Items listed in a dataset
___

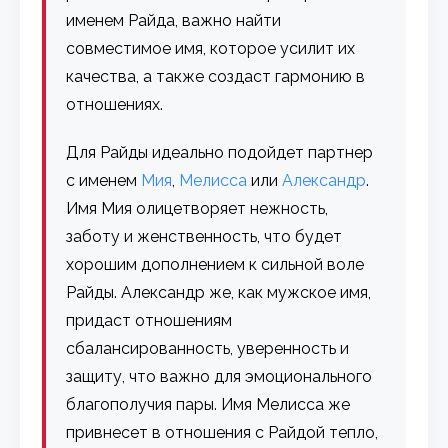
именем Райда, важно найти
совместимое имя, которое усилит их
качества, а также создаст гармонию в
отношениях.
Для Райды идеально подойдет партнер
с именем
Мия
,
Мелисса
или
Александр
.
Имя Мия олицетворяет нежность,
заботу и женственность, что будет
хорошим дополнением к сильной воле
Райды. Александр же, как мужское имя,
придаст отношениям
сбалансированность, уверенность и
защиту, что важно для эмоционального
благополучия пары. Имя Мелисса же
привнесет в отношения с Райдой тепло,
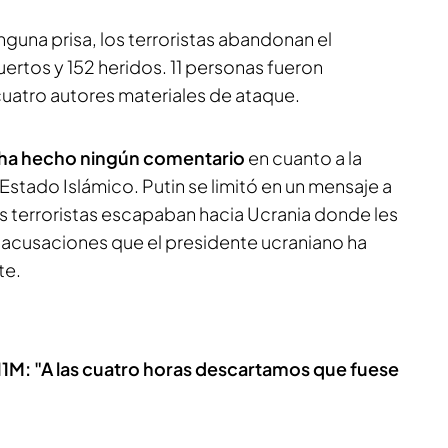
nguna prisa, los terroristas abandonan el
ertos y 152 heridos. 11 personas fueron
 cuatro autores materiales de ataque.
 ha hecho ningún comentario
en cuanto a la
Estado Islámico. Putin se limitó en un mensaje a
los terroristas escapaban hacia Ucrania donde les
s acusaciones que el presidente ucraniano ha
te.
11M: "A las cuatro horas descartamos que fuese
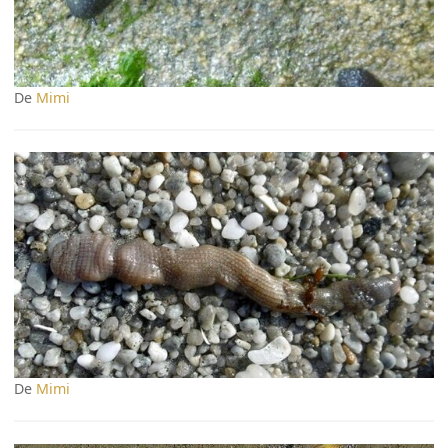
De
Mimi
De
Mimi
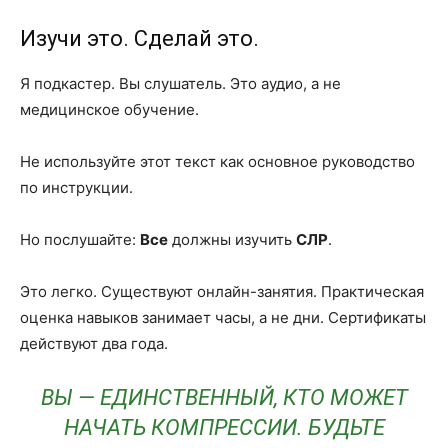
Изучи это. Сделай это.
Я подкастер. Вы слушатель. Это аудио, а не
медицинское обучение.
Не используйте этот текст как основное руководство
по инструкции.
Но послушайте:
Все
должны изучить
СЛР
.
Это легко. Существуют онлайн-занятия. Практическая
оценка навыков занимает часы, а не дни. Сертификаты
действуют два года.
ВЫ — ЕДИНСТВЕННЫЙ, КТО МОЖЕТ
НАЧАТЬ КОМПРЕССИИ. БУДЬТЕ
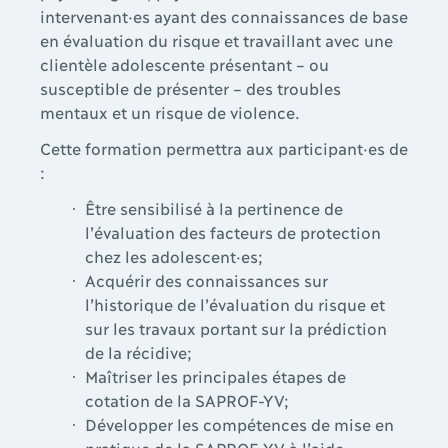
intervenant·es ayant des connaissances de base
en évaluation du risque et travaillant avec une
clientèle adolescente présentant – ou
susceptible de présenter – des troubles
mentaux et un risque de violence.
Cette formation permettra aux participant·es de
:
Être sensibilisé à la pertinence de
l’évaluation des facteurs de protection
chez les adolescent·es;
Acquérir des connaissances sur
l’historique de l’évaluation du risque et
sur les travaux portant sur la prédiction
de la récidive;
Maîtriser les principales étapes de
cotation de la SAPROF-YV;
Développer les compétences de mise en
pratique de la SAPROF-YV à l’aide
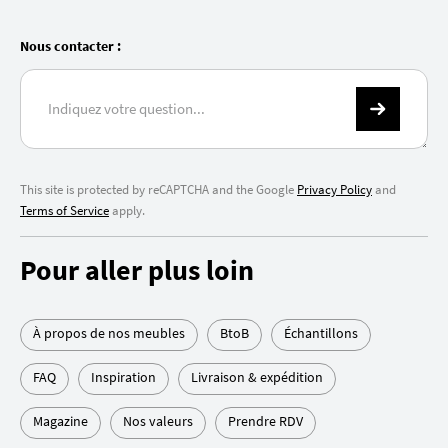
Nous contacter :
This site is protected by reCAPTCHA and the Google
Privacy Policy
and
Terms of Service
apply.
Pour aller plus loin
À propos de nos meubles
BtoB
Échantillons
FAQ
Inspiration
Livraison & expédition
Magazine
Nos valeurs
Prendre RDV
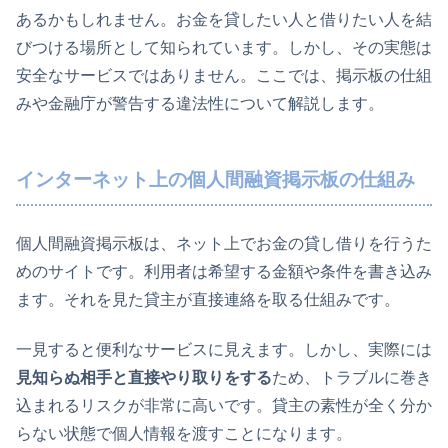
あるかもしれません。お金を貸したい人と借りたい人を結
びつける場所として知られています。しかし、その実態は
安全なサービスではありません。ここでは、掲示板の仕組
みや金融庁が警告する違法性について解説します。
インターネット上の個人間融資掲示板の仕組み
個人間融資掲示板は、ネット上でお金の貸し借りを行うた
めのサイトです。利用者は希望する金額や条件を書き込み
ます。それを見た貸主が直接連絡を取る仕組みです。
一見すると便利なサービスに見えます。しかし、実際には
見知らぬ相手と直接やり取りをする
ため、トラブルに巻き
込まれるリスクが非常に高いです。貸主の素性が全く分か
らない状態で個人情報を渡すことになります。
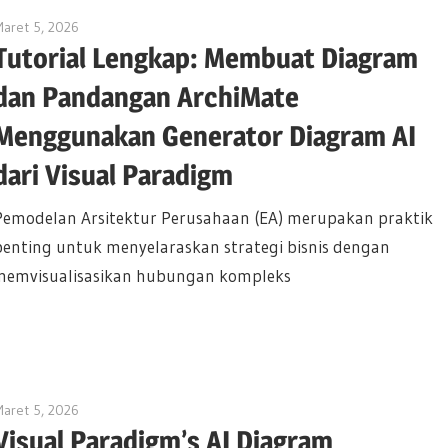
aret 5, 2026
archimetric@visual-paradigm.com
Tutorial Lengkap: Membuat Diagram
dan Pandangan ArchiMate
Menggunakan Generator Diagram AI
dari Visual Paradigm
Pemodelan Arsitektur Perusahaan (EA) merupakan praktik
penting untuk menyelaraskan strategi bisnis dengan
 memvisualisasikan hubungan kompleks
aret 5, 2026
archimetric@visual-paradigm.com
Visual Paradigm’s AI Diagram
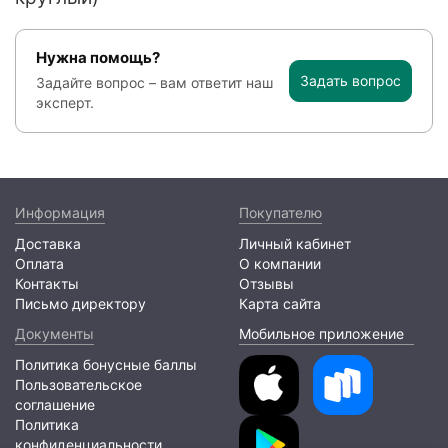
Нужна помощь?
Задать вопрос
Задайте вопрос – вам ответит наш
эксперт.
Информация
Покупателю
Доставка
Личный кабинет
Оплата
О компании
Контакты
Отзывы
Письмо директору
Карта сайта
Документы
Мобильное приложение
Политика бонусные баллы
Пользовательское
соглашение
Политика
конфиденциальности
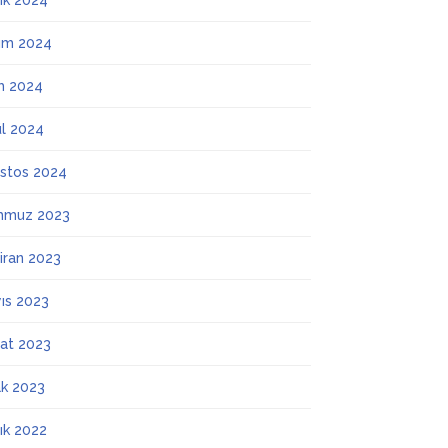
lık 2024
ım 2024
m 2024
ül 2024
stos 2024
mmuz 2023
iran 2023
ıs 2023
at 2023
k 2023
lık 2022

___

# ASSIGNMENT
The answer must be every line of the data that contains the word "Александр".

# REPLY
Александр
Райды. Александр же, как мужское имя,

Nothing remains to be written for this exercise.